Hi,
snk wrote:Thanks for considering my request.
You are welcome ;-)
snk wrote:Regarding text/html caching, I believe Apache sends Last-modified headers to browsers by default. So when I refresh the same webpage in my browser, it will negotiate with Apache and only download the webpage if it has been modified since my last visit.
Yep, it depends whether the webpage is dynamically generated or not, today almost all websites use dynamically generated webpages, so each app should generate a Last-modified header in the HEAD request.
snk wrote:Regarding power consumption, if it contributes more to TuxFamily's operation fees than bandwidth consumption, then I suppose it is alright to leave things as-is.
Bandwidth consumption fees are ridiculous next to power fees.
snk wrote:But I wonder: gzip is a highly optimized compression algorithm, and computers are so capable (and underutilized) these days. Perhaps it would be more power-efficient to compress/decompress the data in the unused CPU cycles than to send/receive lots and lots of uncompressed data?
Well, I would have admitted that 10 years ago, nowadays computers are able to put their CPU in idle state, and even to change at which frequency they run. Computers are not underutilized, they just use power when there is a need, this is almost perfect on laptops, less on regular desktops. Although while former TTL chips used a lot of power in stable states, this is not the case for CMOS chips which only use power on states changes, yep, this is quite a way back 20 years ago ;-)

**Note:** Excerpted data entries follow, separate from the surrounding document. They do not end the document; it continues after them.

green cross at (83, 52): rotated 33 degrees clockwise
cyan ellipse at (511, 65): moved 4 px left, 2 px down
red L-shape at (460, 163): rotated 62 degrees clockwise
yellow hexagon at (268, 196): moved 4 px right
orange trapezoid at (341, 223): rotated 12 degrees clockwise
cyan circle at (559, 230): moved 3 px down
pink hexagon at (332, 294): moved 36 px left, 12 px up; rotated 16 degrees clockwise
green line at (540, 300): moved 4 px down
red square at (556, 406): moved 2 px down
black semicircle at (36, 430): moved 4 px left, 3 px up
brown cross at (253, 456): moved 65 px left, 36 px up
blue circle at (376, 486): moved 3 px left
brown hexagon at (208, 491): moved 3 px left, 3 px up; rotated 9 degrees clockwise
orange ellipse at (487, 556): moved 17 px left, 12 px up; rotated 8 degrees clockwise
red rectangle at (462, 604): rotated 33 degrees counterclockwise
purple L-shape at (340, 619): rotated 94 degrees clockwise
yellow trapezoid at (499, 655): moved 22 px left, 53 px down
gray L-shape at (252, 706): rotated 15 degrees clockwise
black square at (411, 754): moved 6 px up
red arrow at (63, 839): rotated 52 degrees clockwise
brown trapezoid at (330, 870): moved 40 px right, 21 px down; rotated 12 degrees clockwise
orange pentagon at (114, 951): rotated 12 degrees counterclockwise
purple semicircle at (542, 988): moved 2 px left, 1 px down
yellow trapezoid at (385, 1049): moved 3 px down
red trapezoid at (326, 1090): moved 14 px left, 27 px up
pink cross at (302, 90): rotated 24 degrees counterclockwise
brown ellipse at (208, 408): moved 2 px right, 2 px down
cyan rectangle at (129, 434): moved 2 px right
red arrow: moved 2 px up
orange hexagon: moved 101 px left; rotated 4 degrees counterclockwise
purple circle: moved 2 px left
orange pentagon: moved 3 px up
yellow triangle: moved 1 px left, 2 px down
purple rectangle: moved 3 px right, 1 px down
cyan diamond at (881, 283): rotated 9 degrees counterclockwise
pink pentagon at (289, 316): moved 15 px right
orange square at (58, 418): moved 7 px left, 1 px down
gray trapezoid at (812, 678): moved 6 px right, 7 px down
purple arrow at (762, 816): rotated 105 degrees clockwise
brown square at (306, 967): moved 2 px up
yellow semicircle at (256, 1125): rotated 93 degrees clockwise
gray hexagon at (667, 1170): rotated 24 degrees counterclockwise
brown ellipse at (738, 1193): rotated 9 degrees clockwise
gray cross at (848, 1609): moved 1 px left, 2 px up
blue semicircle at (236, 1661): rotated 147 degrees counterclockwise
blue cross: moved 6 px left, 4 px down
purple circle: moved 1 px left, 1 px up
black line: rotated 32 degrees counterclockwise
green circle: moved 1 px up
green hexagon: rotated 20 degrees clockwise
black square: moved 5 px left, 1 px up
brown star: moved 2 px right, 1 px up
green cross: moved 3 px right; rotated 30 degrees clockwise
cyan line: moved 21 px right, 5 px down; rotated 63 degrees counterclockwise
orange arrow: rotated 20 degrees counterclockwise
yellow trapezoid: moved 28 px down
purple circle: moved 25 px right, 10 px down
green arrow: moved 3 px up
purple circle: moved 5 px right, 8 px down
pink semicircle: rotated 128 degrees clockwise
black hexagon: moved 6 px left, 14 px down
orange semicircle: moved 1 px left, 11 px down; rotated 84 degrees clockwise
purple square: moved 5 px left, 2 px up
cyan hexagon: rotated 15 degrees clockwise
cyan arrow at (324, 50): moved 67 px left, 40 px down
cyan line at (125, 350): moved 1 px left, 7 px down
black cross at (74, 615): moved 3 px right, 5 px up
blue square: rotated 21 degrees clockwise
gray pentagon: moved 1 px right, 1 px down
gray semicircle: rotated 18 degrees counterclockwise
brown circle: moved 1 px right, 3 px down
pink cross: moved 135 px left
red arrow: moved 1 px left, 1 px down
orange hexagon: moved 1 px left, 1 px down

And if clients' computers are underutilized, this is clearly not the case of our servers. Compressing data on our side will add a new load on the already heavily loaded one. Based on the fact that compressing the data use a lot more power than uncompressing the data this is clearly not a good opportunity for us.
snk wrote:Regarding my request, I asked for compression primarily because the home pages of my software projects are large, monolithic XHTML documents. With many unique visits per month, these files consume a lot of bandwidth IMHO. mod_gzip or mod_deflate would benefit them greatly:
Well, this is quite an uncommon case on TuxFamily, almost all websites now use CMS which generate dynamic contents, and yep, we would prefer to host only static websites, but the time is over for those ;-)
Also, sending data without compressing them may allow us to do that without copying the data to user-land and without copying the compressed data back to kernel-land (sometimes called as zero-copy). Well, apache don't do that yet, but lighttpd, which is used on TuxFamily's download repositories, and other does.